Réédition: Henri Malo, A l’enseigne de la Petite Vache. Souvenirs, gestes et figures d’explorateurs, Paris, Les Editions de la Nouvelle France, 1945, chapitre 2 consacré à Jean-Charles Töppfer, fils de Rodolphe, p. 20-21.

 

Artiste délicat, il modelait d’élégantes figurines qu’il exposait parfois. On imagine sa colère le jour où un critique d’art imprima: « M. Töpffer, qui fait de la sculpture à ses moments perdus... » Il sculpta un buste de Savorgnan de Brazza, un médaillon de son père et, parmi d’autres, un médaillon de Jean-Jacques Rousseau. Il répétait volontiers ce mot d’un de ses compatriotes à un Français: « Vous nous avez donné Calvin, nous vous avons donné Rousseau: nous sommes quittes ». Il s’amusa à coller au dos du médaillon cette brève notice: « Jean-Jacques Rousseau, né à Genève en 1712. fils d’un horloger, il fit toujours beaucoup pour la montre? Son père lui légua quelques bons conseils. Il se distingua comme laquais, herboriste, écuyer et amant de cœur. Il créa la méthode Galin-Paris-Chevé. Ce fut lui qui donna l’idée de creuser le lac Léman pour y placer quelques scènes de la Nouvelle Héloïse. Il a aussi inventé les hôpitaux pour y mettre ses enfants à l’abri de la misère. Il écrivit pour et contre le théâtre. Il se convertit au catholicisme pour avoir le plaisir de se refaire protestant et il épousa sa servante pour n’avoir pas à lui payer de gages. Excellent ami, il suffisait de lui rendre un léger service pour s’en faire un ennemi.
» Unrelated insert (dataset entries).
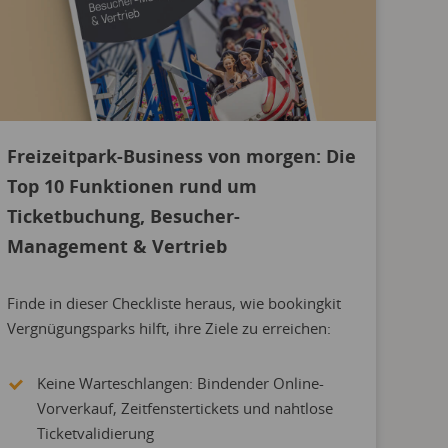
Freizeitpark-Business von morgen: Die
Top 10 Funktionen rund um
Ticketbuchung, Besucher-
Management & Vertrieb
Finde in dieser Checkliste heraus, wie bookingkit
Vergnügungsparks hilft, ihre Ziele zu erreichen:
Keine Warteschlangen: Bindender Online-
Vorverkauf, Zeitfenstertickets und nahtlose
Ticketvalidierung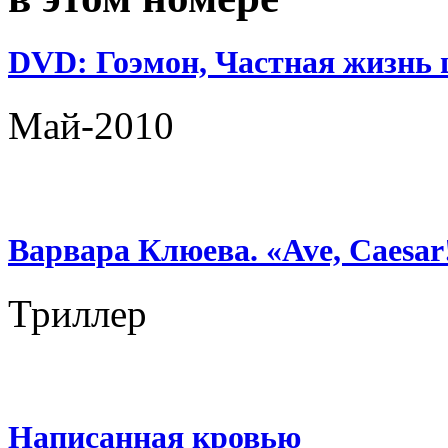
DVD: Гоэмон, Частная жизнь 
Май-2010
Варвара Клюева. «Ave, Caesar
Триллер
Написанная кровью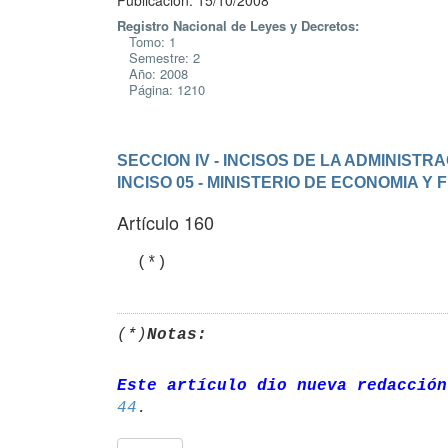
Publicación: 15/10/2008
Registro Nacional de Leyes y Decretos:
Tomo: 1
Semestre: 2
Año: 2008
Página: 1210
SECCION IV - INCISOS DE LA ADMINIST
INCISO 05 - MINISTERIO DE ECONOMIA Y
Artículo 160
  (*)
(*)
Notas:
Este artículo dio nueva redacción
44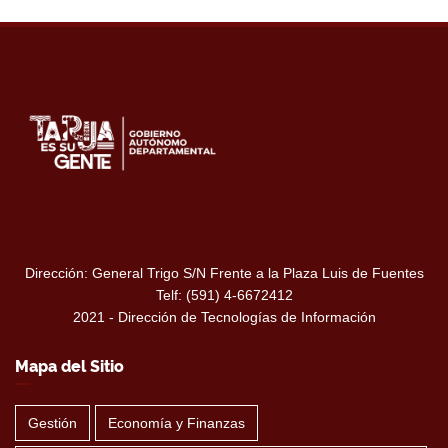
Dirección: General Trigo S/N Frente a la Plaza Luis de Fuentes
Telf: (591) 4-6672412
2021 - Dirección de Tecnologías de Información
Mapa del Sitio
Gestión
Economía y Finanzas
Quoique déguisé en Arménien et souffrant de la vessie, il avait un caractère très désagréable et on peut lui attribuer en général tout ce qui n’est pas la faute à Voltaire. mot en 1778 pour ne pas voir la Révolution qu’il avait préparée ». Ceci fut écrit en 1878, à l’occasion du centenaire du philosophe de Genève.